Cross-Threat Transferability¶
| Threat Type | Metric | Base vs. ASE |
|---|---|---|
| Toxicity | Toxicity score | Substantial reduction (~50–80%) |
| Hallucination | QA accuracy | 92–99% |
| Bias | Bias score | 4–10× reduction |
| Hallucination | TruthfulQA | Llama-3.3: 68.2% → 92.1%; Gemma-2: 71.5% → 99.3% |
Key Findings¶
- ASE reduces direct refusal rates from 71–88% to ≤4–11% while maintaining near-zero ASR.
- No performance degradation is observed on MMLU and summarization tasks, demonstrating that ASE does not impair general reasoning capabilities.
- Two-step ASE (merging the first two steps) reduces token consumption by ~30% with minimal performance loss.
- On MMLU and news summarization tasks, ASE introduces no side effects (GPT-4o MMLU accuracy: 86.8% vs. 86.5%).
- ASE's seamless responses consistently comprise three components: (1) a gentle refusal statement; (2) an explanation of the refusal; (3) guidance directing users toward alternative assistance.
Highlights & Insights¶
- The dual objective of "robustness + seamlessness" is a valuable contribution — most defenses focus solely on reducing ASR, whereas ASE simultaneously addresses user experience.
- Internalizing adversarial awareness into the reasoning process is more resistant to circumvention than external filtering — attackers may instruct the model to ignore system prompts, but cannot bypass the model's own reasoning steps.
- Threat-agnostic unified defense represents a significant contribution — a single method simultaneously addresses four distinct threat types: jailbreaks, toxicity, hallucinations, and bias.
Limitations & Future Work¶
- The two-step CoT overhead at inference time increases latency and token costs, though the Two-step variant partially mitigates this issue.
- ASE's defensive effectiveness depends on the LLM's intrinsic safety knowledge, potentially limiting efficacy for models with insufficient safety training.
- A residual ASR of 5.97% on Gemma-2 indicates that reasoning momentum is not universally sufficient.
- Multi-turn dialogue scenarios remain untested — adversaries may gradually erode ASE's defensive momentum across turns.
- The ASR improvement on GPT-4o (6.25% → 0.68%) is less pronounced than on models with weaker safety baselines.
Related Work & Insights¶
- vs.

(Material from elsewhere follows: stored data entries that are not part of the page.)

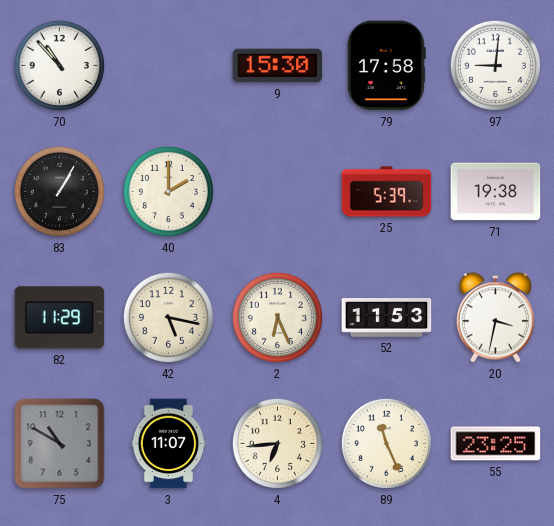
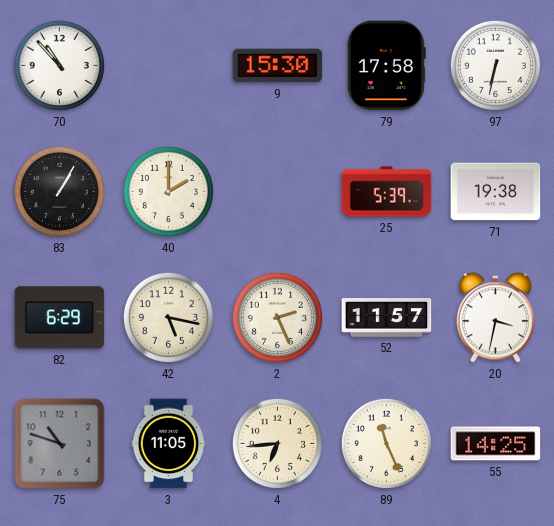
97: 9:01 -> 6:32
82: 11:29 -> 6:29
2: 6:26 -> 2:26
52: 11:53 -> 11:57
75: 10:50 -> 10:48
3: 11:07 -> 11:05
55: 23:25 -> 14:25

Instruction Tuning defenses: Static instructions can be bypassed via "ignore" commands; ASE's reasoning momentum is more persistent.
- vs. SmoothLLM/Paraphrase: These approaches only sanitize inputs without improving response quality; ASE simultaneously enhances robustness and seamlessness.
- vs. Constitutional AI/DPO: These methods require offline training; ASE operates entirely at inference time and is plug-and-play.
- vs. BadThink (co-located paper): BadThink attacks reasoning efficiency, while ASE leverages reasoning to enhance safety — the two works collectively illuminate the security dimensions of CoT reasoning from opposing attack-defense perspectives.
Rating¶
- Novelty: ⭐⭐⭐⭐⭐ First to leverage CoT reasoning as a general inference-time safety defense while jointly targeting robustness and seamlessness.
- Experimental Thoroughness: ⭐⭐⭐⭐⭐ 4 models × 4 threat types × 6 baselines, 20K jailbreak samples, with human annotation validation.
- Writing Quality: ⭐⭐⭐⭐ Motivation is well-argued and the methodological principles are clearly articulated.
- Value: ⭐⭐⭐⭐⭐ A highly practical inference-time defense solution with significant implications for the safe deployment of LLMs.